Wednesday, February 9, 2011

No games or 18?


With the Super Bowl over, attention turns to the ongoing labour spat that may put a stop to the 2011 NFL season. I'm not going to go into detail on the issues or what I think about the whole thing (surely they can find a way to share $9 billion!), but rather just talk about the 18-game season that has been proposed.

Most players are against the increase in games, and it's not hard to see why. There will be more injuries and careers will be shorter - 144 games currently takes 9 seasons (with 9 years of pay) compared to only 8 with the longer schedule. Essentially players are taking a pay reduction of 11% over their career to play the same number of games. There should be an increase in TV, gate, and ancillary revenues, but the question is how much of that would accrue to the players and whether existing contracts would be adjusted. A key talking point no doubt.

Several writers and the NFL players union have mentioned another bye week and increased rosters as ways to reduce injuries, and those are ideas that will need to be explored. I suspect we'd see bigger practice squads but the 45-man game day roster would remain unchanged. As for the additional week off, it would mean a 20-week season and the playoffs starting in mid-January, with a Super Bowl near the end of February.

Initially I was opposed to the longer schedule, but I've become more accepting after thinking about it, purely as a selfish fan. First, February is the worst sports month. With college football pushing into mid-January, I can see having the NFL playoffs starting on the Sunday after the BCS championship and going to the President's Day weekend. Only the Daytona 500 would be affected by that, but perhaps they could combine those events into one massive sports viewing day.

The other positive for a longer schedule is naturally the NFL road trip. It's my sole remaining road trip dream and it would be much easier to complete in 20 weeks than 17. That would mean 12 weeks of two games and 8 with just one, instead of 15 and 2. If you want specifics, I like the suggestion put forth by Paul Kasabian of Bleacher Report, who recommends playing two divisions in your conference per season and having 8 bye weeks during the year, each with 8 teams resting.

Still, there will be a decrease in the quality of football. With more injuries and more players on reserve, end of season games could be decided by third-stringers who are currently playing arena football. As well, historical season records will no longer be meaningful and the symmetry (4 weeks of 4 games) of the NFL schedule will be lost.

It's not an easy decision, but I expect 18 games will prevail.
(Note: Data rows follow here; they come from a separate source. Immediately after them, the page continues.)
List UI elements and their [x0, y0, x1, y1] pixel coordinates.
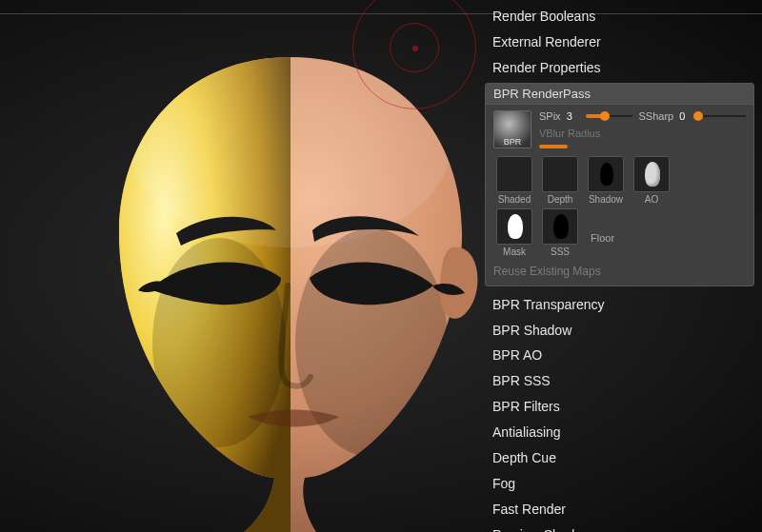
renderpass-thumb-shaded — [496, 156, 532, 192]
viewport[interactable] — [0, 0, 471, 532]
renderpass-caption: Shaded — [498, 194, 531, 205]
panel-bpr-renderpass: BPR RenderPass BPR SPix 3 SSharp 0 — [485, 83, 754, 286]
spix-value: 3 — [567, 110, 580, 122]
renderpass-thumb-mask — [496, 208, 532, 245]
menu-render-properties[interactable]: Render Properties — [471, 55, 762, 81]
renderpass-shadow[interactable]: Shadow — [585, 156, 627, 205]
panel-body: BPR SPix 3 SSharp 0 — [486, 105, 753, 286]
menu-bpr-filters[interactable]: BPR Filters — [471, 394, 762, 420]
reuse-existing-maps[interactable]: Reuse Existing Maps — [493, 265, 746, 278]
renderpass-depth[interactable]: Depth — [539, 156, 581, 205]
renderpass-caption: AO — [645, 194, 658, 205]
svg-point-2 — [129, 38, 452, 247]
spix-label: SPix — [539, 110, 561, 122]
menu-bpr-sss[interactable]: BPR SSS — [471, 368, 762, 394]
menu-preview-shadows[interactable]: Preview Shadows — [471, 522, 762, 532]
menu-bpr-ao[interactable]: BPR AO — [471, 343, 762, 368]
renderpass-caption: Shadow — [589, 194, 623, 205]
render-preview — [86, 29, 495, 532]
renderpass-thumb-ao — [633, 156, 670, 192]
ssharp-label: SSharp — [638, 110, 673, 122]
renderpass-shaded[interactable]: Shaded — [493, 156, 535, 205]
renderpass-thumb-depth — [542, 156, 578, 192]
renderpass-ao[interactable]: AO — [631, 156, 672, 205]
renderpass-sss[interactable]: SSS — [539, 208, 581, 257]
renderpass-thumb-sss — [542, 208, 578, 245]
spix-slider[interactable] — [586, 115, 633, 117]
bpr-render-label: BPR — [494, 137, 531, 147]
menu-fog[interactable]: Fog — [471, 471, 762, 497]
renderpass-caption: SSS — [551, 246, 570, 257]
render-menu: Render Booleans External Renderer Render… — [471, 0, 762, 532]
menu-render-booleans[interactable]: Render Booleans — [471, 4, 762, 30]
menu-fast-render[interactable]: Fast Render — [471, 497, 762, 522]
menu-depth-cue[interactable]: Depth Cue — [471, 445, 762, 471]
ssharp-value: 0 — [679, 110, 692, 122]
renderpass-caption: Depth — [548, 194, 573, 205]
renderpass-mask[interactable]: Mask — [493, 208, 535, 257]
renderpass-grid: ShadedDepthShadowAOMaskSSSFloor — [493, 156, 693, 257]
renderpass-thumb-shadow — [588, 156, 624, 192]
vblur-label: VBlur Radius — [539, 128, 746, 139]
vblur-slider[interactable] — [539, 145, 568, 148]
renderpass-caption: Mask — [503, 246, 526, 257]
ssharp-slider[interactable] — [698, 115, 746, 117]
menu-external-renderer[interactable]: External Renderer — [471, 30, 762, 55]
panel-title-bpr-renderpass[interactable]: BPR RenderPass — [486, 84, 753, 105]
menu-bpr-transparency[interactable]: BPR Transparency — [471, 292, 762, 318]
bpr-render-button[interactable]: BPR — [493, 110, 531, 148]
bpr-quality-sliders: SPix 3 SSharp 0 VBlur Radius — [539, 110, 746, 148]
menu-bpr-shadow[interactable]: BPR Shadow — [471, 318, 762, 344]
renderpass-floor[interactable]: Floor — [585, 221, 614, 244]
menu-antialiasing[interactable]: Antialiasing — [471, 420, 762, 445]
NFL players don't have long careers and can't afford to sacrifice an entire season for their eventual replacements. I think the owners have them over a barrel and will try to splinter the union, eventually succeeding but not without losing a few games in 2011.

The final result will be a 20-week schedule with two bye weeks starting in 2012, and the resulting increase in revenues should keep everybody happy. Except the fans, who will end up paying more than ever to follow the game they love.

Best,

Sean

1 comment:

  1. Sean,

    I like your proposal and argument for the future of the NFL. I agree with you in the end that 18 games will eventually happen. It's all about the money. Football is too popular to shoot itself in the foot. They may miss some games next season as they try to arrive at a happy medium. The players need to be better compensated. For example, in the Super Bowl both teams lost key players during the biggest game of the season. Hopefully they'll figure out a system that works out for everybody including the fans.